(RECORDS PROVIDED begins)

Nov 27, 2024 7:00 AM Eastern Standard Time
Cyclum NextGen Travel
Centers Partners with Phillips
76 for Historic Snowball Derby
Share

(RECORDS PROVIDED ends)
(RECORDS PROVIDED begins)

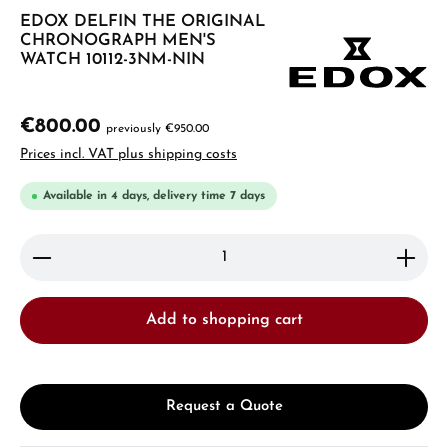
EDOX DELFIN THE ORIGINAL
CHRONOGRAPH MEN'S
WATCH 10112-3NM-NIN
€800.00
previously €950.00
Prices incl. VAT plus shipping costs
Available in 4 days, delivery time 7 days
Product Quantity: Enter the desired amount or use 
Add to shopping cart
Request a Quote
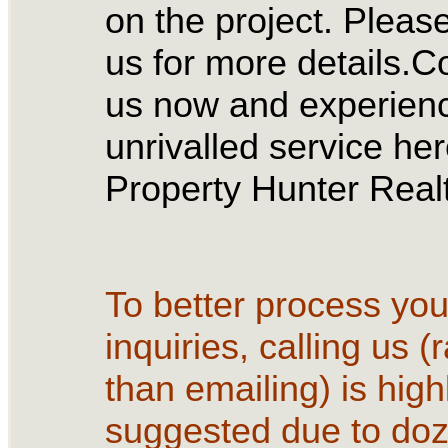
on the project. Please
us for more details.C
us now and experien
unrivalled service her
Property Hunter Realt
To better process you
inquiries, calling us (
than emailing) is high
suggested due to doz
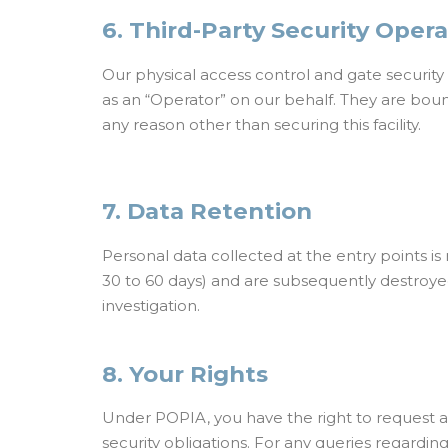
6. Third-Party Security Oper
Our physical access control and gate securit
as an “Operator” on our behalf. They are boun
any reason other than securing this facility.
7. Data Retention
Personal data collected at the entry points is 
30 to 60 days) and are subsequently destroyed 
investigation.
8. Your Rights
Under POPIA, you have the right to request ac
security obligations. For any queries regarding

(RECORDS PROVIDED ends)
(RECORDS PROVIDED begins)

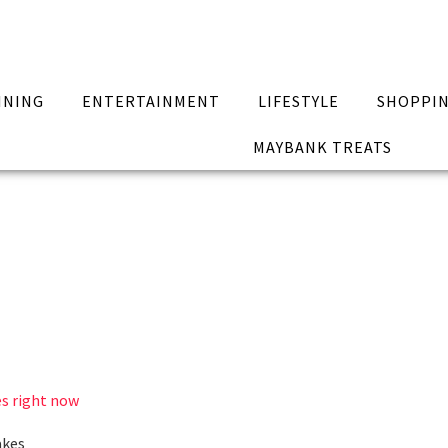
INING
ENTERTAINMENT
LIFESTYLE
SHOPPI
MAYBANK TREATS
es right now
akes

(RECORDS PROVIDED ends)

### WORK INSTRUCTIONS
Output the lines of the records above exactly as they appear, from the line containing "8. Your Rights" through the line containing "security obligations. For".

### RESULT OF THIS EXERCISE
8. Your Rights
Under POPIA, you have the right to request ac
security obligations. For any queries regarding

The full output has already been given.